TASK: Reduce the material below to its lines containing "använder".

----- RECORDS

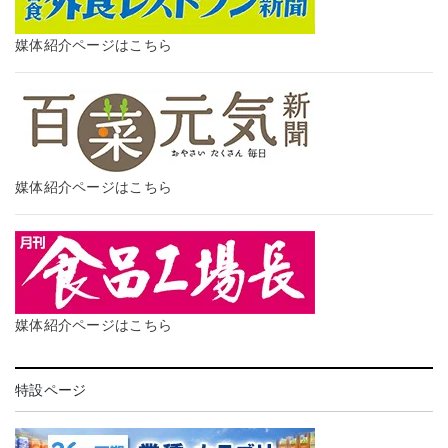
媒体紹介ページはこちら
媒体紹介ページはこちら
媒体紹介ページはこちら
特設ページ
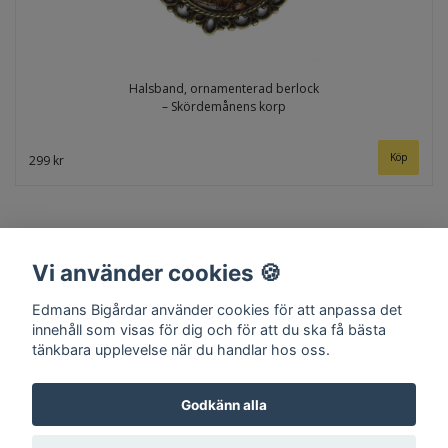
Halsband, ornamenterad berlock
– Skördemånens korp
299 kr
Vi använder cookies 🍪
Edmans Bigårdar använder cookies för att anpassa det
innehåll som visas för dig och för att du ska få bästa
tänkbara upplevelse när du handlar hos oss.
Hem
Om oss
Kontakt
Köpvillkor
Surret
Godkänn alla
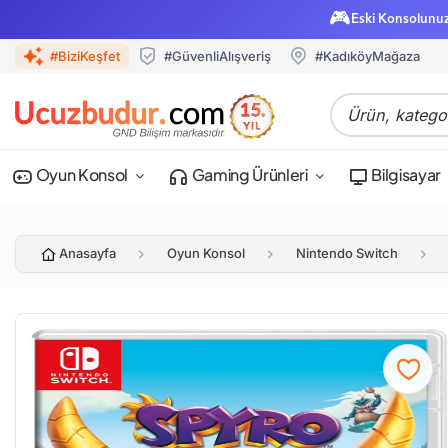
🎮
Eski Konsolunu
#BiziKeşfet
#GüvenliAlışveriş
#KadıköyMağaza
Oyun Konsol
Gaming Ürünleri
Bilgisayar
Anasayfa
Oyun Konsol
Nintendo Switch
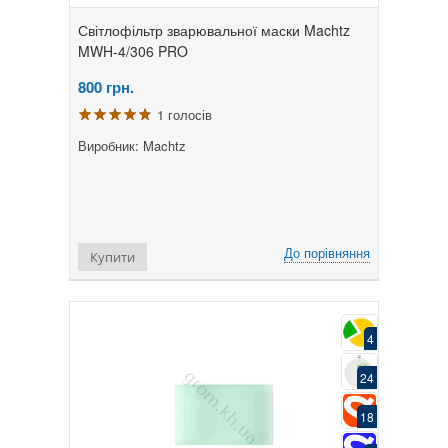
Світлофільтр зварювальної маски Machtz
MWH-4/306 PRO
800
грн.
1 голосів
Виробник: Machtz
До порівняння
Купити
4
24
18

----------

REPLY TO THE EXERCISE:
Vi använder cookies 🍪
Edmans Bigårdar använder cookies för att anpassa det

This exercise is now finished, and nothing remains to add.